|We wanted to provide an update on the equity-market selloff, which we are closely monitoring.|
It's easy to get negative in this environment. We see panic in the market and resiliency in many parts of the economy. We admit growth is anemic, but let's consider what we've been through this year.
The S&P 500 is one of the most commonly used benchmarks for the overall U.S. stock market. The Dow Jones Industrial Average (DJIA) was at one time the most renowned index for U.S. stocks, but the DJIA contains only 30 companies. The S&P 500 is a better representation of the U.S. market. For most, it is the definition of the market.
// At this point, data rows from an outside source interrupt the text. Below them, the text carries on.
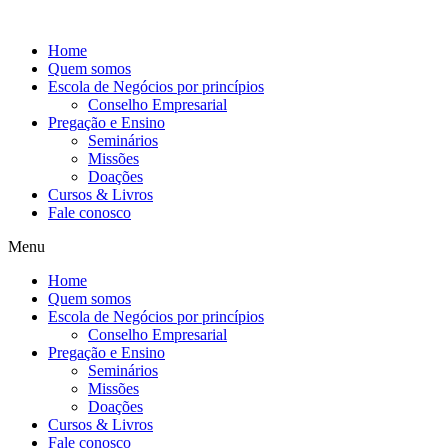
Ir
para
Home
o
Quem somos
conteúdo
Escola de Negócios por princípios
Conselho Empresarial
Pregação e Ensino
Seminários
Missões
Doações
Cursos & Livros
Fale conosco
Menu
Home
Quem somos
Escola de Negócios por princípios
Conselho Empresarial
Pregação e Ensino
Seminários
Missões
Doações
Cursos & Livros
Fale conosco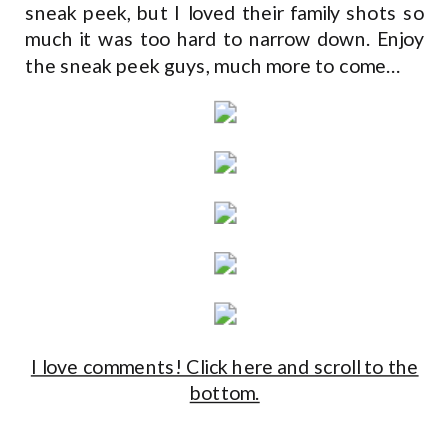
sneak peek, but I loved their family shots so
much it was too hard to narrow down. Enjoy
the sneak peek guys, much more to come…
I love comments! Click here and scroll to the
bottom.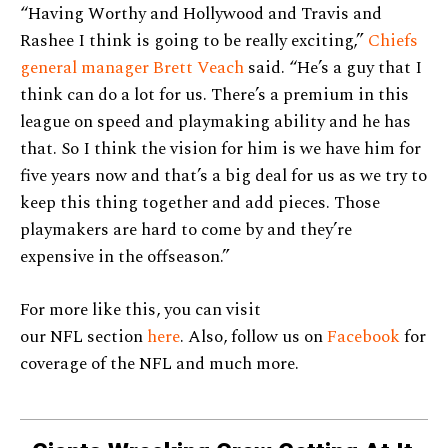
“Having Worthy and Hollywood and Travis and
Rashee I think is going to be really exciting,”
Chiefs
general manager Brett Veach
said. “He’s a guy that I
think can do a lot for us. There’s a premium in this
league on speed and playmaking ability and he has
that. So I think the vision for him is we have him for
five years now and that’s a big deal for us as we try to
keep this thing together and add pieces. Those
playmakers are hard to come by and they’re
expensive in the offseason.”
For more like this, you can visit
our NFL section
here
. Also, follow us on
Facebook
for
coverage of the NFL and much more.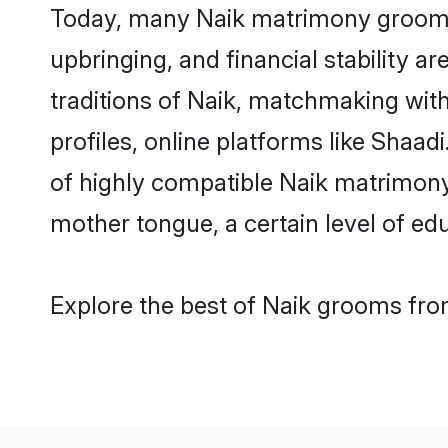
Today, many Naik matrimony grooms a
upbringing, and financial stability a
traditions of Naik, matchmaking wit
profiles, online platforms like Shaa
of highly compatible Naik matrimony 
mother tongue, a certain level of educ
Explore the best of Naik grooms from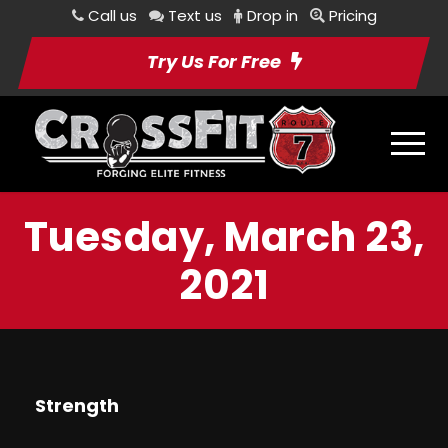
Call us
Text us
Drop in
Pricing
Try Us For Free
Tuesday, March 23,
2021
Strength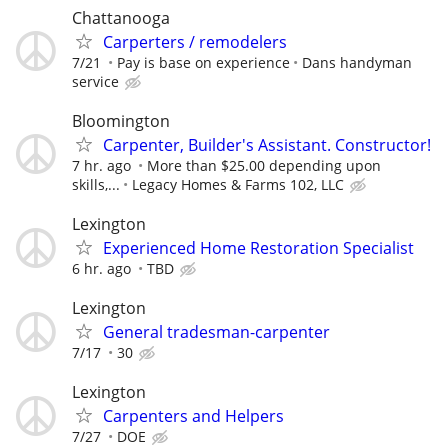
Chattanooga
Carperters / remodelers
7/21
Pay is base on experience
Dans handyman
service
Bloomington
Carpenter, Builder's Assistant. Constructor!
7 hr. ago
More than $25.00 depending upon
skills,...
Legacy Homes & Farms 102, LLC
Lexington
Experienced Home Restoration Specialist
6 hr. ago
TBD
Lexington
General tradesman-carpenter
7/17
30
Lexington
Carpenters and Helpers
7/27
DOE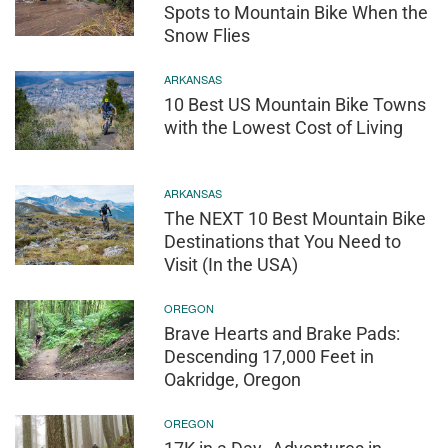
Spots to Mountain Bike When the
Snow Flies
ARKANSAS
10 Best US Mountain Bike Towns
with the Lowest Cost of Living
ARKANSAS
The NEXT 10 Best Mountain Bike
Destinations that You Need to
Visit (In the USA)
OREGON
Brave Hearts and Brake Pads:
Descending 17,000 Feet in
Oakridge, Oregon
OREGON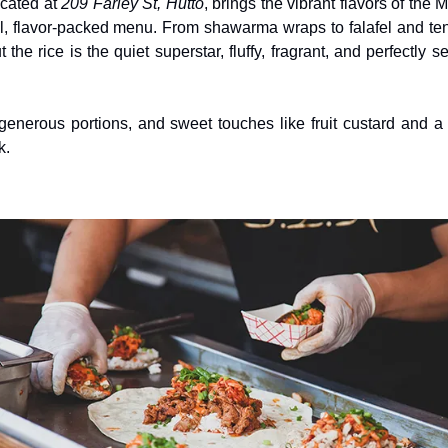
ocated at 
209 Farley St, Hutto
, brings the vibrant flavors of the 
ul, flavor-packed menu. From shawarma wraps to falafel and tend
t the rice is the quiet superstar, fluffy, fragrant, and perfectly 
nerous portions, and sweet touches like fruit custard and a r
k.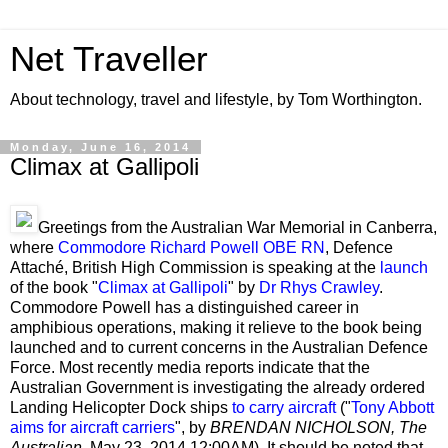
Net Traveller
About technology, travel and lifestyle, by Tom Worthington.
Monday, June 16, 2014
Climax at Gallipoli
Greetings from the Australian War Memorial in Canberra,
where
Commodore Richard Powell OBE RN
, Defence
Attaché, British High Commission is speaking at the
launch
of the book "
Climax at Gallipoli
" by
Dr Rhys Crawley
.
Commodore Powell has a distinguished career in
amphibious operations, making it relieve to the book being
launched and to current concerns in the Australian Defence
Force. Most recently media reports indicate that the
Australian Government is investigating the already ordered
Landing Helicopter Dock ships
to carry aircraft
("
Tony Abbott
aims for aircraft carriers
", by
BRENDAN NICHOLSON
, The
Australian,
May 23, 2014
12:00AM). It should be noted that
For the first seven months of this year, the S&P 500 has been trading in a range of 1250-1350 (an approximate 8% swing).
We consider an 8% swing a fairly "resilient" marketplace considering these recent events:
Yesterday, the trading range changed for the worse as the S&P broke through a key support line.
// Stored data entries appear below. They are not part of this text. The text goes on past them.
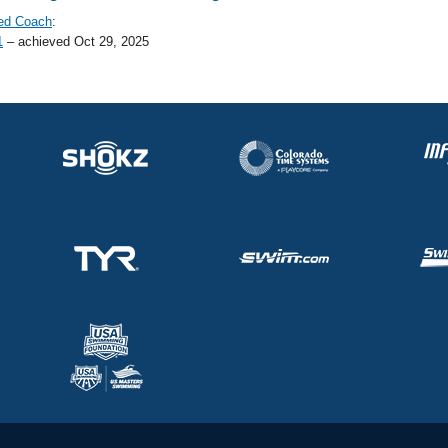
ed Coach
:
1
– achieved Oct 29, 2025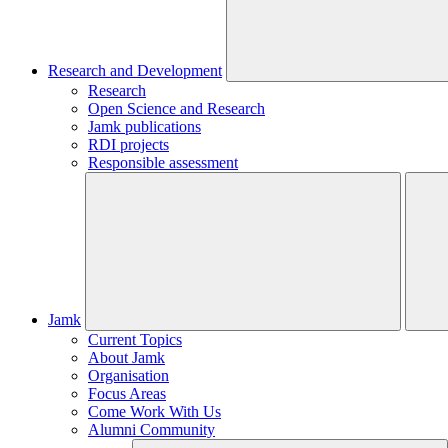
Research and Development
Research
Open Science and Research
Jamk publications
RDI projects
Responsible assessment
Jamk
Current Topics
About Jamk
Organisation
Focus Areas
Come Work With Us
Alumni Community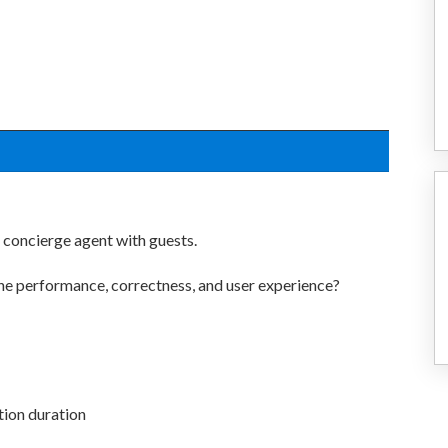
s concierge agent with guests.
he performance, correctness, and user experience?
tion duration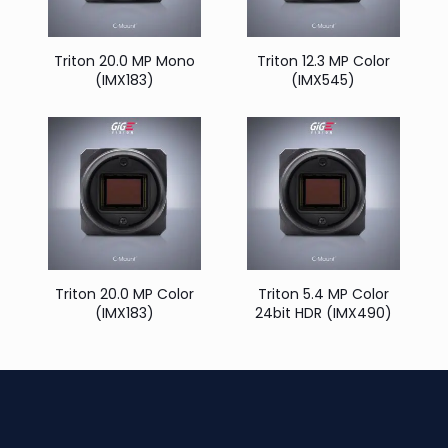
Triton 20.0 MP Mono
Triton 12.3 MP Color
(IMX183)
(IMX545)
Triton 20.0 MP Color
Triton 5.4 MP Color
(IMX183)
24bit HDR (IMX490)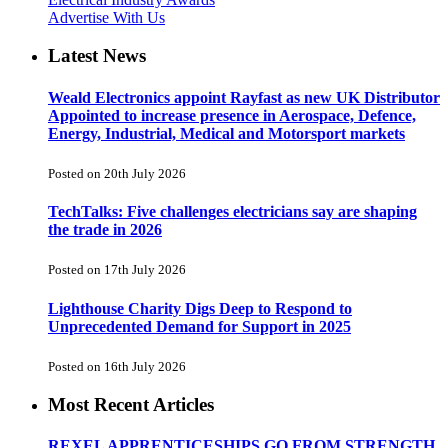
Advertise With Us
Latest News
Weald Electronics appoint Rayfast as new UK Distributor
Appointed to increase presence in Aerospace, Defence,
Energy, Industrial, Medical and Motorsport markets
Posted on 20th July 2026
TechTalks: Five challenges electricians say are shaping
the trade in 2026
Posted on 17th July 2026
Lighthouse Charity Digs Deep to Respond to
Unprecedented Demand for Support in 2025
Posted on 16th July 2026
Most Recent Articles
REXEL APPRENTICESHIPS GO FROM STRENGTH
- Japan, the 3rd largest economy, was hit with an earthquake, caused a nuclear meltdown and crippled the Japanese economy along with global supply lines.
- Disruption in oil supply lines as rebellions across the Middle-East sprung up.
- More than one European nation has needed a bailout to avoid defaulting on their debt with more to follow.
- As a nation, we are involved in several military conflicts along with a new conflict in Libya.
- On the domestic front, we've had an anemic jobs picture.
- Don't forget, the "mother of all debt ceiling" showdowns.
While we acknowledge the risks that the economic slowdown and sovereign-debt crisis pose, notably Italy, we still see positive signs in the U.S. economy. A recent report by Morningstar® estimates that the S&P is now trading about 20% below its cumulative intrinsic value. Keep in mind that corporate earnings have generally been strong during this last quarter.
Right now, we believe our biggest concern is the Euro zone and a potential collapse of its banking system. Ultimately, we expect a bailout and a capital injection into their banking system.
In closing, we find it fascinating that Treasuries have soared over the last couple of days during this flight to quality. Just days before, Treasuries were facing a downgrade in credit quality. What a difference a few days makes! We will continue to keep an eye on things.